Some companies are proud because they oversee the accuracy of their closed captioning products. Redbox doesn’t even make the effort to make sure that their products are what they claim them to be.
Instead, they collect the few dollars they want and they leave it at that. They believe that no one will take them over to court over a few dollars – and rightfully so, but they don’t realize that people are seeking legal action against them over their business practices, not the money lost.
Why Is Redbox Being Targeted in Court?
Okay, let’s clear this subject up a bit by putting out an accurate detailing on why Redbox is under so much scrutiny and why they are being taken to court.
If you are deaf, your options for entertainment are limited. Your sense of sight is heightened, so you usually rely on visual forms of entertainment. Movies are a great way to do this as there is a lot to enjoy in most movies even if you cannot hear the audio. However, this may not be the case if closed captioning was not an available feature.

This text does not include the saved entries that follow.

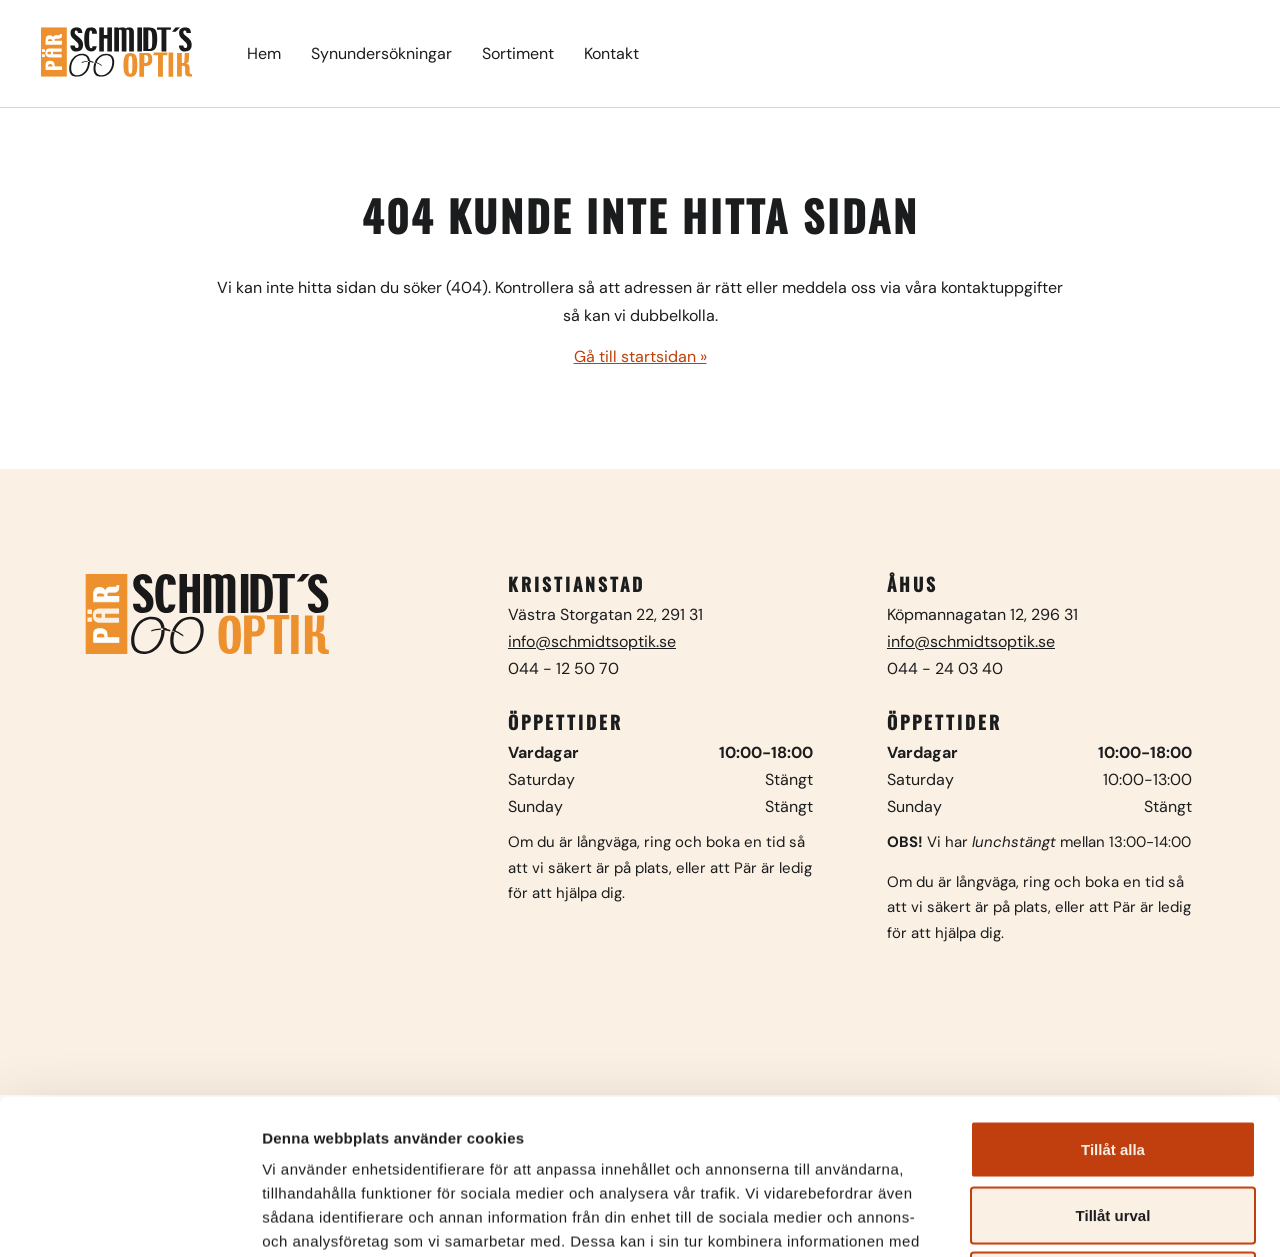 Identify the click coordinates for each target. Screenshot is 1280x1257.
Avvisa (1113, 1125)
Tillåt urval (1113, 1060)
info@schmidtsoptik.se (592, 641)
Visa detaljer (1086, 1217)
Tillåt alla (1113, 994)
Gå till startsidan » (640, 356)
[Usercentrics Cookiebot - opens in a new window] (129, 1218) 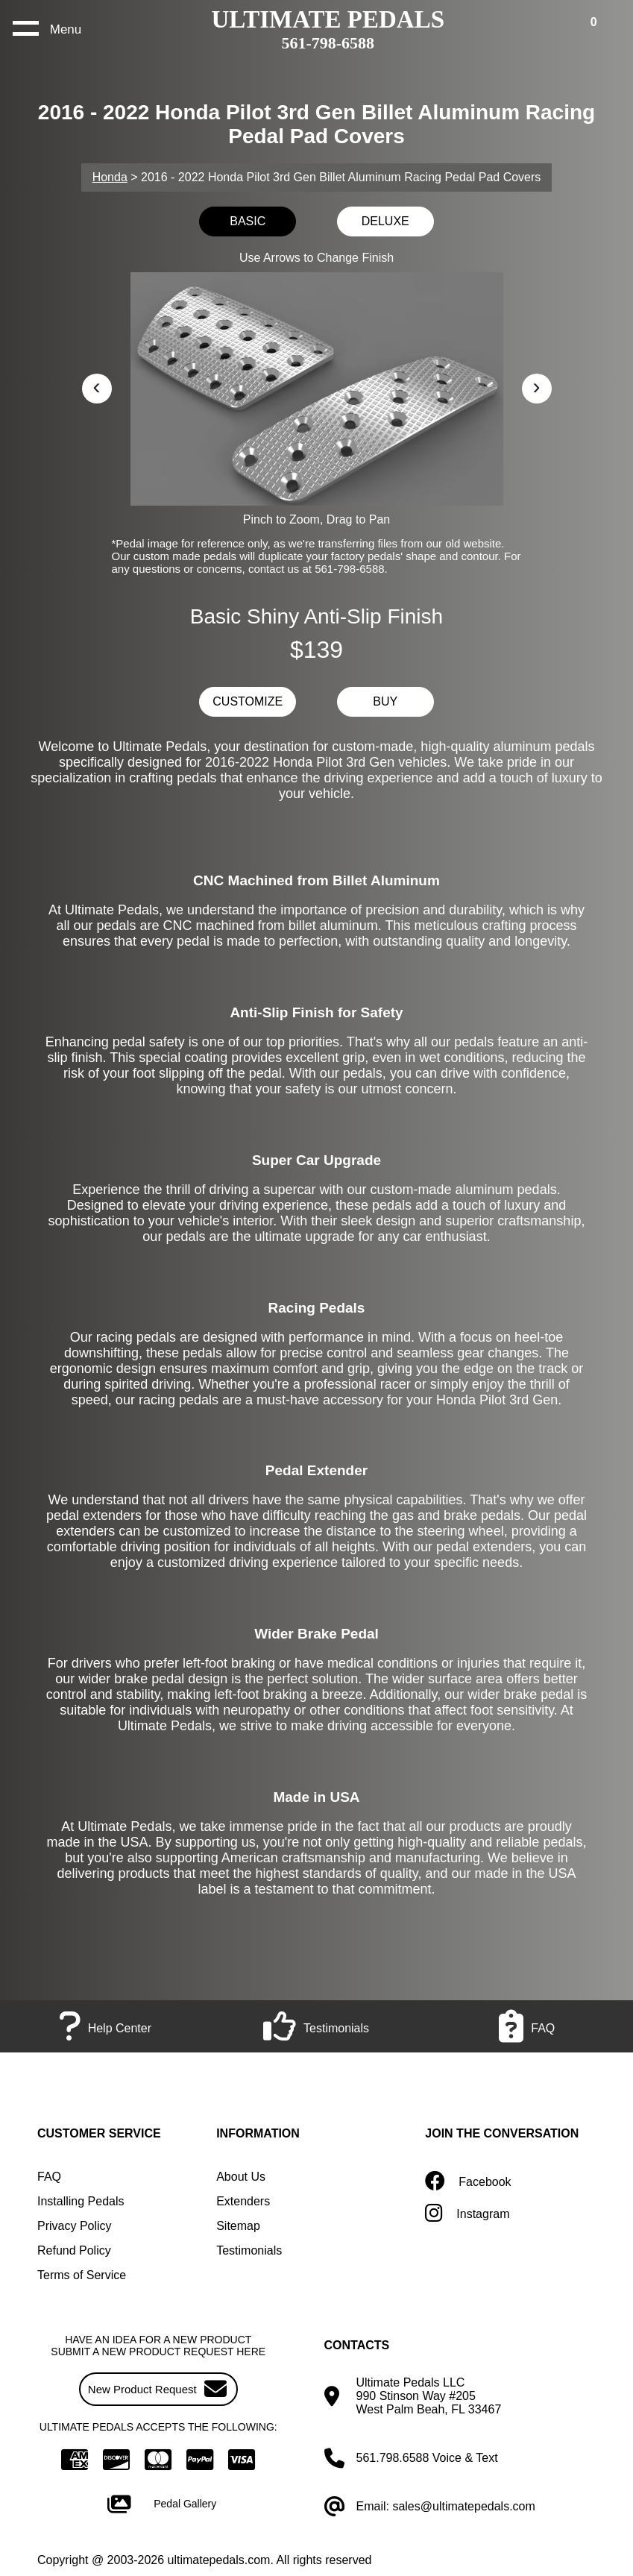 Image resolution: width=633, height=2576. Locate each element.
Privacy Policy (74, 2226)
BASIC (247, 221)
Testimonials (249, 2250)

Redbox provides their services to everyone, including deaf people. Their selection of media for deaf people is categorized within their closed captioning options. These are available at their kiosk machines and are included in certain DVD and Blu-Ray films. The problems come in when some of these films are labelled as being closed captioning even though they are not.
So the consumer orders their DVD, brings it home, and then realizes that there is no closed captioning even though they were under the impression of otherwise. A simple inconvenience sure, but getting a refund is not that easy. Then it happens once or twice more, so a deaf customer is lost here and there – imagine the volumes affected as the company grows bigger, which it has.
Of course, Redbox is being shamed for much more than a simple error as it has become very noticeable that the issue could have been prevented or easily resolved. They are being targeted in lawsuits, especially by deaf plaintiffs. These individuals, whom are entitled to a normal life while living with a disability find themselves restricted and deprived of their expected enjoyment even while attempting to live within their means.
These lawsuits will hopefully open some doors with classifying media content based on its’ inclusion of subtitles. It’s a very thin line, but a sensitive one to cross, and these legal cases will help move forward to a fairer market where deaf individuals can expect the same calibre of service as non-handicapped consumers.